Methods of Treatment

[0937] Some aspects of the present invention provide methods of treating a subject in need, the method comprising administering to a subject in need an effective therapeutic amount of a pharmaceutical composition as described herein. More specifically, the methods of treatment include administering to a subject in need thereof one or more pharmaceutical compositions comprising one or more agents provided herein. In other embodiments, the methods of the invention comprise expressing or introducing into a cell in vivo or in vitro a base editor polypeptide and one or more guide RNAs capable of targeting a nucleic acid molecule encoding at least one polypeptide.
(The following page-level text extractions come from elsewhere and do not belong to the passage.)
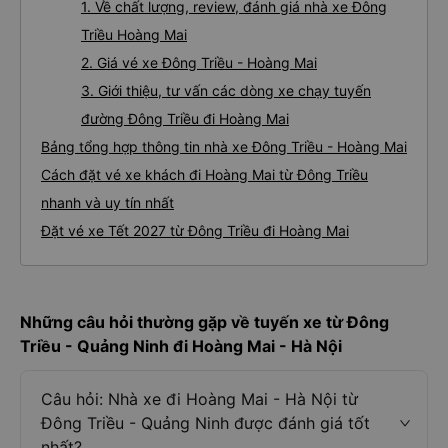
1. Về chất lượng, review, đánh giá nhà xe Đông
Triều Hoàng Mai
2. Giá vé xe Đông Triều - Hoàng Mai
3. Giới thiệu, tư vấn các dòng xe chạy tuyến
đường Đông Triều đi Hoàng Mai
Bảng tổng hợp thông tin nhà xe Đông Triều - Hoàng Mai
Cách đặt vé xe khách đi Hoàng Mai từ Đông Triều
nhanh và uy tín nhất
Đặt vé xe Tết 2027 từ Đông Triều đi Hoàng Mai
Những câu hỏi thường gặp về tuyến xe từ Đông
Triều - Quảng Ninh đi Hoàng Mai - Hà Nội
Câu hỏi: Nhà xe đi Hoàng Mai - Hà Nội từ
Đông Triều - Quảng Ninh được đánh giá tốt
nhất?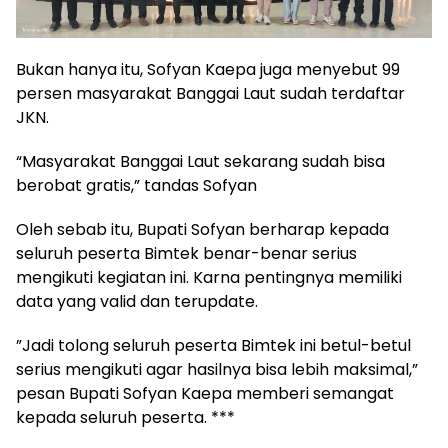
Bukan hanya itu, Sofyan Kaepa juga menyebut 99
persen masyarakat Banggai Laut sudah terdaftar
JKN.
“Masyarakat Banggai Laut sekarang sudah bisa
berobat gratis,” tandas Sofyan
Oleh sebab itu, Bupati Sofyan berharap kepada
seluruh peserta Bimtek benar-benar serius
mengikuti kegiatan ini. Karna pentingnya memiliki
data yang valid dan terupdate.
”Jadi tolong seluruh peserta Bimtek ini betul-betul
serius mengikuti agar hasilnya bisa lebih maksimal,”
pesan Bupati Sofyan Kaepa memberi semangat
kepada seluruh peserta. ***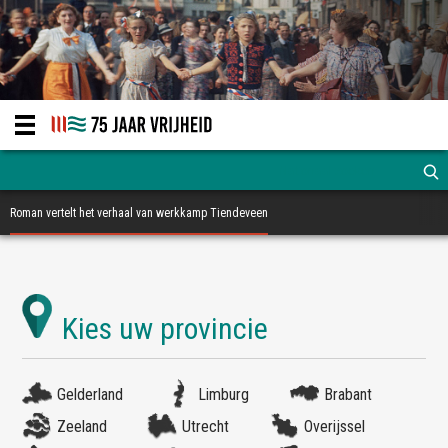
Roman vertelt het verhaal van werkkamp Tiendeveen
Gelderland
Limburg
Brabant
Zeeland
Utrecht
Overijssel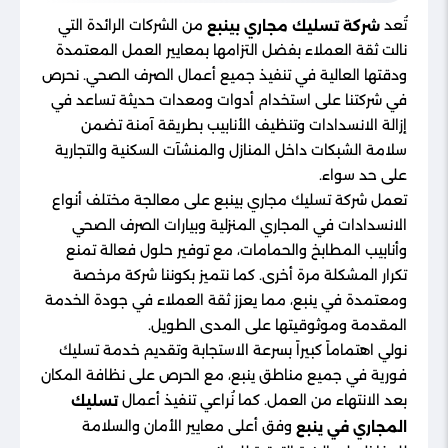
تُعد
من الشركات الرائدة التي
شركة تسليك مجاري بينبع
نالت ثقة العملاء بفضل التزامها بمعايير العمل المعتمدة
ودقتها العالية في تنفيذ جميع أعمال الصرف الصحي. نحرص
في شركتنا على استخدام أدوات ومعدات حديثة تساعد في
إزالة الانسدادات وتنظيف الأنابيب بطريقة آمنة تضمن
سلامة الشبكات داخل المنازل والمنشآت السكنية والتجارية
على حد سواء.
تعمل شركة تسليك مجاري بينبع على معالجة مختلف أنواع
الانسدادات في المجاري المنزلية وبيارات الصرف الصحي
وأنابيب المطابخ والحمامات، مع توفير حلول فعالة تمنع
تكرار المشكلة مرة أخرى. كما نتميز بكوننا شركة مرخصة
ومعتمدة في ينبع، مما يعزز ثقة العملاء في جودة الخدمة
المقدمة وموثوقيتها على المدى الطويل.
نولي اهتماماً كبيراً بسرعة الاستجابة وتقديم خدمة تسليك
فورية في جميع مناطق ينبع، مع الحرص على نظافة المكان
بعد الانتهاء من العمل. كما نُراعي تنفيذ أعمال
تسليك
وفق أعلى معايير الأمان والسلامة
المجاري في ينبع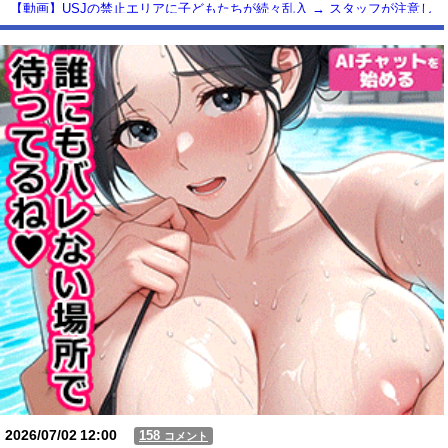
【動画】USJの禁止エリアに子どもたちが続々乱入 → スタッフが注意し
ても止まらない事態に
Powered by livedoor 相互RSS
2026/07/02
12:00
158
コメント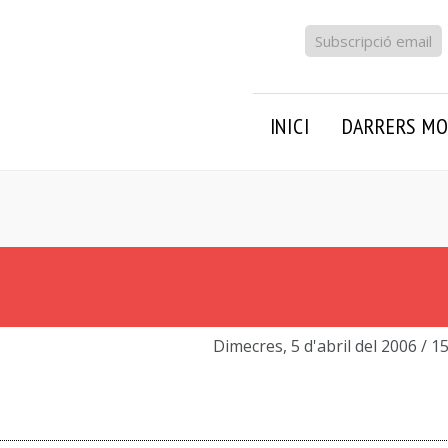
Subscripció email
INICI
DARRERS MO
Dimecres, 5 d'abril del 2006
/ 1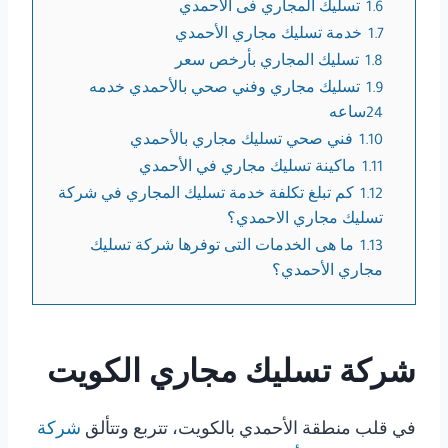
1.6
تسليك المجاري فى الأحمدي
1.7
خدمة تسليك مجاري الأحمدي
1.8
تسليك المجاري بأرخص سعر
1.9
تسليك مجاري وفني صحي بالأحمدي خدمه
24ساعه
1.10
فني صحي تسليك مجاري بالأحمدي
1.11
ماكينة تسليك مجاري في الأحمدي
1.12
كم تبلغ تكلفة خدمة تسليك المجاري في شركة
تسليك مجاري الاحمدي؟
1.13
ما هى الخدمات التى توفرها شركة تسليك
مجاري الأحمدي؟
شركة تسليك مجاري الكويت
في قلب منطقة الأحمدي بالكويت، تتربع وتتألق
شركة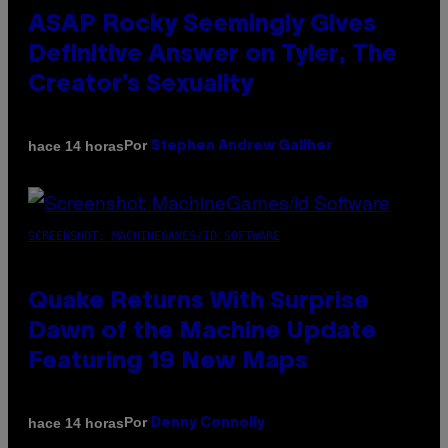
ASAP Rocky Seemingly Gives
Definitive Answer on Tyler, The
Creator’s Sexuality
Por
hace 14 horas
Stephen Andrew Galiher
SCREENSHOT: MACHINEGAMES/ID SOFTWARE
Quake Returns With Surprise
Dawn of the Machine Update
Featuring 19 New Maps
Por
hace 14 horas
Denny Connolly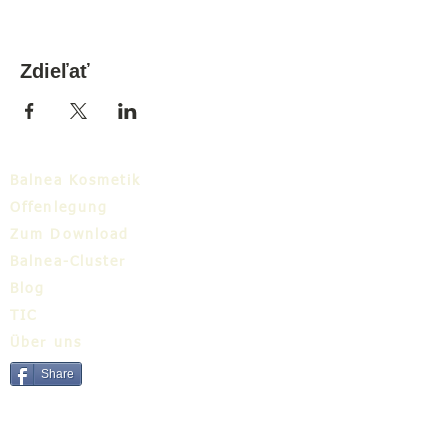
Zdieľať
Balnea Kosmetik
Offenlegung
Zum Download
Balnea-Cluster
Blog
TIC
Über uns
Share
[0938] In another embodiment, a method of treating an IgG-mediated autoimmune disorder in a subject in need thereof is provided, the method comprising administering to the subject a LNP comprising: a lipid monolayer membrane comprising at least one Fc region of an IgG antibody or a functional fragment thereof embedded therein; and a lipid core matrix enclosed in the lipid monolayer membrane, wherein the lipid core matrix comprises at least one siRNA or guide RNA that moderates expression of or silences an FCGRT gene.

[0939] One of ordinary skill in the art would recognize that multiple administrations of the pharmaceutical compositions contemplated in particular embodiments may be required to affect the desired therapy. For example, a composition may be administered to the subject 1, 2, 3, 4, 5, 6, 7, 8, 9, or 10 or more times over a span of 1 week, 2 weeks, 3 weeks, 1 month, 2 months, 3 months, 4 months, 5 months, 6 months, 1 year, 2 years, 5, years, 10 years, or more. In any of such methods, the methods may comprise administering to the subject an effective amount of an an editor system, e.g., a base editor system or polynucleotide encoding such system. In some embodiments a single administration is sufficient to produce a desired effect. In some embodiments between 1 and 5 administrations may be used.
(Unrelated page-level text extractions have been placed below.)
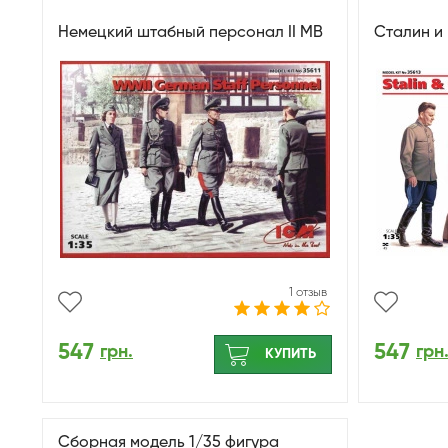
Немецкий штабный персонал II МВ
Сталин и
1 отзыв
547
547
грн.
грн
КУПИТЬ
Сборная модель 1/35 фигура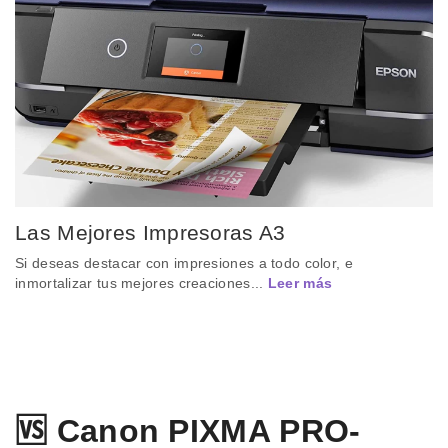
Las Mejores Impresoras A3
Si deseas destacar con impresiones a todo color, e
inmortalizar tus mejores creaciones...
Leer más
🆚 Canon PIXMA PRO-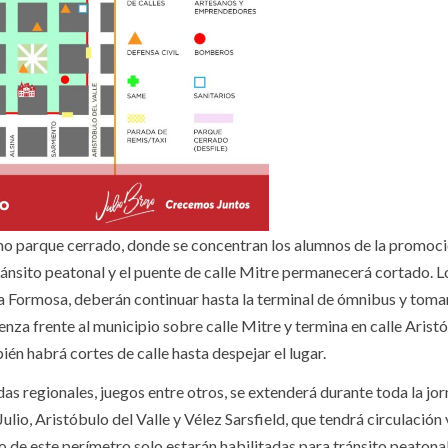
omo parque cerrado, donde se concentran los alumnos de la promoc
 tránsito peatonal y el puente de calle Mitre permanecerá cortado. 
da Formosa, deberán continuar hasta la terminal de ómnibus y tomar
nza frente al municipio sobre calle Mitre y termina en calle Arist
ién habrá cortes de calle hasta despejar el lugar.
as regionales, juegos entre otros, se extenderá durante toda la jo
ulio, Aristóbulo del Valle y Vélez Sarsfield, que tendrá circulación 
o de este perímetro solo estarán habilitadas para tránsito peatonal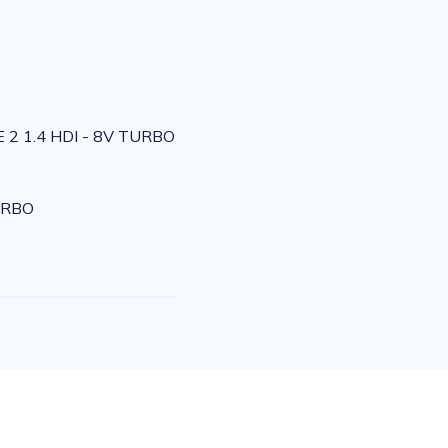
 2 1.4 HDI - 8V TURBO
URBO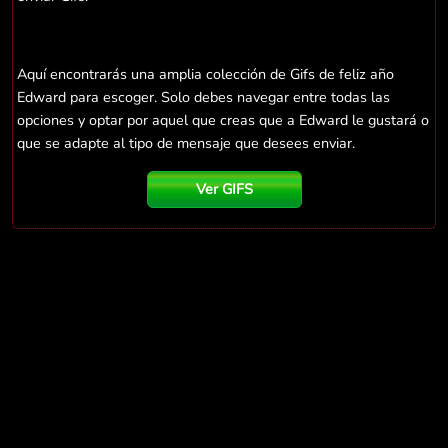
Aquí encontrarás una amplia colección de Gifs de feliz año
Edward para escoger. Solo debes navegar entre todas las
opciones y optar por aquel que creas que a Edward le gustará o
que se adapte al tipo de mensaje que desees enviar.
Ver GIFS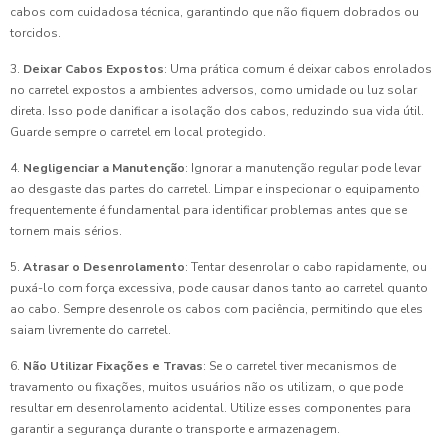
cabos com cuidadosa técnica, garantindo que não fiquem dobrados ou
torcidos.
3.
Deixar Cabos Expostos
: Uma prática comum é deixar cabos enrolados
no carretel expostos a ambientes adversos, como umidade ou luz solar
direta. Isso pode danificar a isolação dos cabos, reduzindo sua vida útil.
Guarde sempre o carretel em local protegido.
4.
Negligenciar a Manutenção
: Ignorar a manutenção regular pode levar
ao desgaste das partes do carretel. Limpar e inspecionar o equipamento
frequentemente é fundamental para identificar problemas antes que se
tornem mais sérios.
5.
Atrasar o Desenrolamento
: Tentar desenrolar o cabo rapidamente, ou
puxá-lo com força excessiva, pode causar danos tanto ao carretel quanto
ao cabo. Sempre desenrole os cabos com paciência, permitindo que eles
saiam livremente do carretel.
6.
Não Utilizar Fixações e Travas
: Se o carretel tiver mecanismos de
travamento ou fixações, muitos usuários não os utilizam, o que pode
resultar em desenrolamento acidental. Utilize esses componentes para
garantir a segurança durante o transporte e armazenagem.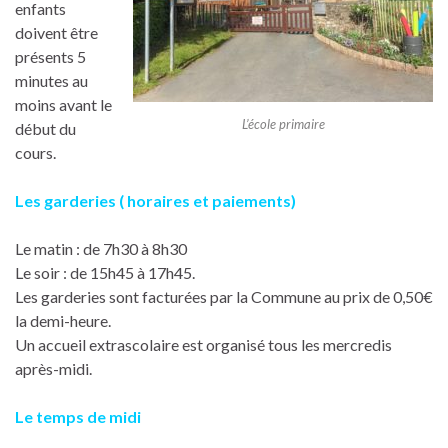
enfants
doivent être
présents 5
minutes au
moins avant le
L’école primaire
début du
cours.
Les garderies ( horaires et paiements)
Le matin : de 7h30 à 8h30
Le soir : de 15h45 à 17h45.
Les garderies sont facturées par la Commune au prix de 0,50€
la demi-heure.
Un accueil extrascolaire est organisé tous les mercredis
après-midi.
Le temps de midi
[0940] Administration of the pharmaceutical compositions contemplated herein may be carried out using conventional techniques including, but not limited to, infusion, transfusion, or parenterally. In some embodiments, parenteral administration includes infusing or injecting intravascularly, intravenously, intramuscularly, intraarterially, intrathecally, intratumorally, intradermally, intraperitoneally, transtracheally, subcutaneously, subcuticularly, intraarticularly, subcapsularly, subarachnoidly and intrasternally.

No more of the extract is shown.